Wednesday, November 20, 2013
First Day of Unit 4: Alleles
In this class we started the fourth unit which involves genetics and how they work. This is important to us because it is us. Genetics are what determine anything that is living. They are what distinguish each of us as different people down to our sex. So for this class we specifically looked at how genes are passed down form parents to their offspring. Traits get passed on from your parents, one from your dad and one from your mom. Let's take hair color as a n example: Let's say B is the dominant gene for brown hair and b is the recessive trait for blonde hair. Now your parents both have two genes for this trait because they got one from each of their parents. Lets say your parents Bb and bb. That means you have a 50% Chance of being Bb and 50% chance of being bb in other words you could be brown haired or blonde haired. Recessive traits like blonde hair in the example only show up if both of your genes are that, if a dominant allele is present whether it is one or two, will show. That is why it is called the dominant gene. The first person to see these alleles and apply them was Mendel who bread pea plants and observed generations and how certain genes would show in them. He would look at height, color, etc. and see how these traits would pass through in generations of pea plants. This is how humans and all animals differ from one to another.
Test Day
In this class we had our unit 3 test. Talking mainly about DNA replication and protein synthesis. There was also previous concepts brought up sporadically like osmosis. The test was challenging for me though, and it has shown me that I really do not understand DNA replication and protein synthesis. These are two things I greatly need to review as we go into the next unit of genetics. I know it is all the background to what we are about to study, but I have trouble grasping exactly how to do the processes on paper. The steps are simple enough in both, but it is difficult to take a short strand and go through these steps all on paper. The Unit test let me see where I need a lot of improvement.

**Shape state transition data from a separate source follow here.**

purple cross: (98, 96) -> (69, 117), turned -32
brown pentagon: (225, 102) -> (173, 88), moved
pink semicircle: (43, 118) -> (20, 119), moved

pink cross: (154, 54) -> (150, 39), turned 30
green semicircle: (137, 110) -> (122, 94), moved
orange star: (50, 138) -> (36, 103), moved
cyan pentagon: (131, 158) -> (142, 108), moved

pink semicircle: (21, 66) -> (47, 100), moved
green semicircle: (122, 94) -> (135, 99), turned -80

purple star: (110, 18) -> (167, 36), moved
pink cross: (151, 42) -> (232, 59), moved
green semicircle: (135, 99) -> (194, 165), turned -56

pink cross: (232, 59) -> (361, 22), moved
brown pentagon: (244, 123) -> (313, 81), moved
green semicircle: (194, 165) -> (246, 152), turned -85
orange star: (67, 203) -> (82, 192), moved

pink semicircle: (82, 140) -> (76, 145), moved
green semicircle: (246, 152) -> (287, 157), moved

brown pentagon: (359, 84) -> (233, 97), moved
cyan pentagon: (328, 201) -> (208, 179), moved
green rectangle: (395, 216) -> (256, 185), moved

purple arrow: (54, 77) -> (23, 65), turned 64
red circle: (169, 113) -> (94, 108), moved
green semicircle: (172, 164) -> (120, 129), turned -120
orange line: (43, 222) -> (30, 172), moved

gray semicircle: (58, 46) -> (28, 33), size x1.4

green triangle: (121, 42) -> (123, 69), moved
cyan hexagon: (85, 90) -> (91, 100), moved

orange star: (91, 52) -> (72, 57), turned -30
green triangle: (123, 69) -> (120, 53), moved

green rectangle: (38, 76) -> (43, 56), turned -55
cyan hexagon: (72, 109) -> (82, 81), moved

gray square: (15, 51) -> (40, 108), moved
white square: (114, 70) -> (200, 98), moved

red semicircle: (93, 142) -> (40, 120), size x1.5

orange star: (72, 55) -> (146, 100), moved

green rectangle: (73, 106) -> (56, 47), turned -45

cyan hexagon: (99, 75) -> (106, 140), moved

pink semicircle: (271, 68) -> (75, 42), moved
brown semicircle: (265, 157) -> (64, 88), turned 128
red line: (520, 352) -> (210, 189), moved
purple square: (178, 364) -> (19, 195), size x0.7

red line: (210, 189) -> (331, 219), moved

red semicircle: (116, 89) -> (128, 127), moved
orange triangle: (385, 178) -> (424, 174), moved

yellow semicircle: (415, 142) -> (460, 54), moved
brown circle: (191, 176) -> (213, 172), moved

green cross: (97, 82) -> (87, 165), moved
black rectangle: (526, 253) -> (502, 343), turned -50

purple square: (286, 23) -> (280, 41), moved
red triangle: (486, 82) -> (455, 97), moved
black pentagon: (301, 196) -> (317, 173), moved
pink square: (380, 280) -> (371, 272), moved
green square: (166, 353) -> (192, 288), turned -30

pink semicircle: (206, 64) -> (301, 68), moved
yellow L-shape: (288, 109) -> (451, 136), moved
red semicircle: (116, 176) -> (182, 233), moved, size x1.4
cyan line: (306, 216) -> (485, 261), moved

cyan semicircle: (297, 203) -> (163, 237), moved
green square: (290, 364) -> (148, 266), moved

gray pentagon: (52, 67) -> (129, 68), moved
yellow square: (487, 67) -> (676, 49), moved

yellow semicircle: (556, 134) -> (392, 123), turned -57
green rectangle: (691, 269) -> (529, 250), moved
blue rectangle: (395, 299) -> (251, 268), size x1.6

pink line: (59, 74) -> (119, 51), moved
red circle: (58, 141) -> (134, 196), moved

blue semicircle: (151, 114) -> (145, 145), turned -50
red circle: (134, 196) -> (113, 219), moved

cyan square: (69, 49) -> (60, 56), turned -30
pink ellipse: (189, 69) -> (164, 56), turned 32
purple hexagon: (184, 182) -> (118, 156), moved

Tuesday, November 12, 2013
Snorkitty Snork Snork
In this class we looked at the process of translation. Translation is where RNA is read by a ribosome and transformed into proteins based on the coding in the RNA. In this labs these proteins then show up as traits in mythical beings known as snorks. Lovable, but dangerous creatures indeed. We looked at a small strand of RNA that would hypothetically represent 9 main traits. Every group was given a different strand of RNA so that everyone's snork would look different in the end based on their physical traits. This is how it works in real creatures cells as well, but on a much larger scale. For the snorks though, mine came out as such:
SNORK |
Tuesday, November 5, 2013
Sweet Jumpin' Genes He Has 8 Fingers
This picture may only show a flower bursting with a lovely lilac color, but really there is 100's of jumping genes at play forming a mutation.The color gene in this flower, purple or white (you can't assume it is one or the other), has jumped around the DNA either cutting itself from one part and going into another or duplicating, and sending the copy to another segment. With the movement of this gene a mutation forms making the flower splash with vibrant colors. At one point in previous generations of this type of flower, it may have been all purple or white.
In this lil' curly devil's genes there was a duplication because of a movement in the Zone of Polarizing Activity (ZPA). When shifted this can cause a duplication of certain structures. In this case it was fingers, the ZPA must have moved multiple times and created many fingers on accident. This is why this child has so many excess phalanges.
Sunday, November 3, 2013
Chapter 3 Summary
In this chapter of Your Inner Fish, the author delves deeply into why organisms develop the way they do and what separates them form any other living organism. The answer to the second part of that is within the DNA; organisms may have extremely similar DNA but the relatively small variations make huge differences. This is because of development also, when an organism is first created it is very small and has DNA that can only form so many cells. Those cells though, then form more and more and eventually what started as a single cell organism is a self-functioning creature. So this is why creatures with similar structures differ so greatly in the big picture. The next question that is answered is why creatures have symmetrical structures. A breakthrough in research at a Harvard research lab explained why pinky's formed different from thumbs and why hands formed symmetrically. The zone of polarizing activity (ZPA), was where the development was happening that would make a the hands. If moved, a may form two identical digits. Another project where the ZPA was secluded to half of a cell showed that the half with the ZPA developed a hand while the other side did not. In the final part of the reading it explained that because of the way certain parts of genes in DNA are active at only certain times to make different types of molecules, even humans and fly's have similar genes for hands/wings, but they develop differently. It argues that the changes through evolution did not necessarily come from new DNA, but rather ancient DNA that was not active in other organisms during their developmental stages.